Understanding and Resolving DRBD “UpToDate/Diskless” Status in Linux Cluster Configurations


4 views

When working with DRBD (Distributed Replicated Block Device) in high-availability clusters, one might encounter the "UpToDate/Diskless" status that seems counterintuitive at first glance. Let's examine this specific scenario where one node shows "UpToDate/Diskless" while its peer shows "Diskless/UpToDate".

DRBD uses a specific notation for its connection states:

[local node state]/[peer node state] [local disk state]/[peer disk state]

In our example:

server1# drbd1: Connected Primary/Secondary UpToDate/Diskless
server2# drbd1: Connected Secondary/Primary Diskless/UpToDate

Yes, this is completely normal in specific DRBD configurations. The "Diskless" state indicates that:

  • The node has no local backing storage for this resource
  • It's still fully capable of participating in replication
  • All I/O is forwarded to the peer node

Several legitimate configurations can result in this status:

# Example /etc/drbd.conf configuration that might cause this:
resource drbd1 {
  device /dev/drbd1;
  disk /dev/sdb1;  # Only on server1
  meta-disk internal;
  on server1 {
    address 10.0.0.1:7789;
  }
  on server2 {
    address 10.0.0.2:7789;
    # Note: No 'disk' parameter defined here
  }
}

When working with Diskless nodes:

  • All writes must traverse the network
  • Read performance depends on network latency
  • Consider using DRBD proxy if latency is high

If this status appears unexpectedly:

# Check DRBD configuration differences:
diff <(ssh server1 cat /etc/drbd.conf) <(ssh server2 cat /etc/drbd.conf)

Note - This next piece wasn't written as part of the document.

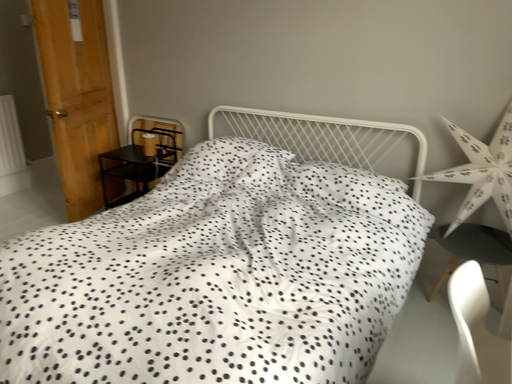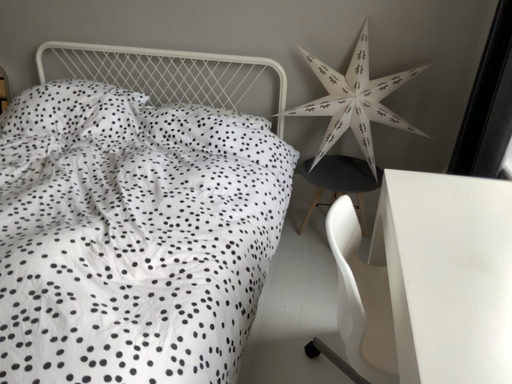 Question: How did the camera likely rotate when shooting the video?

Choices:
 (A) rotated left
 (B) rotated right

Answer: (B)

# Verify device existence:
lsblk | grep -A10 sdb

# Check kernel messages:
dmesg | grep -i drbd

The Diskless state becomes problematic when:

  • It appears suddenly in previously working setups
  • Accompanied by "StandAlone" connection state
  • Disk failures are reported in system logs

When examining your DRBD cluster status using drbd-overview, you're seeing a mixed state that warrants explanation:

[root@server1~]# drbd-overview
1:drbd   Connected Secondary/Primary UpToDate/UpToDate C r----
2:drbd1  Connected Primary/Secondary UpToDate/Diskless C r----

[root@server2~]# drbd-overview
1:drbd   Connected Primary/Secondary UpToDate/UpToDate C r----
2:drbd1  Connected Secondary/Primary Diskless/UpToDate C r----

The UpToDate/Diskless status indicates a perfectly normal operation in specific DRBD configurations. Here's the breakdown:

  • UpToDate: The local node has the most recent data version
  • Diskless: The remote node isn't using local disk storage for this resource

This configuration often appears in these setups:

# Example drbd.conf configuration that might lead to Diskless nodes
resource drbd1 {
    protocol C;
    disk {
        on-io-error detach;
    }
    on server1 {
        device /dev/drbd1;
        disk /dev/sdb1;
        address 192.168.1.1:7789;
        meta-disk internal;
    }
    on server2 {
        device /dev/drbd1;
        # No disk parameter means diskless operation
        address 192.168.1.2:7789;
        meta-disk internal;
    }
}

While often normal, Diskless state can indicate issues when:

  • The node should have storage assigned
  • Unexpected failover occurred
  • Disk errors forced DRBD into diskless mode

Check disk status with:

# Verify underlying disk devices
lsblk
cat /proc/drbd
dmesg | grep -i error

If intentionally running diskless nodes:

  • Ensure proper failover configuration
  • Monitor network latency between nodes
  • Consider using DRBD proxy for WAN connections

To manually change states (use with caution):

# On primary node:
drbdadm primary drbd1 --force

# On secondary node:
drbdadm secondary drbd1
drbdadm connect drbd1

Always verify changes with drbd-overview after state modifications.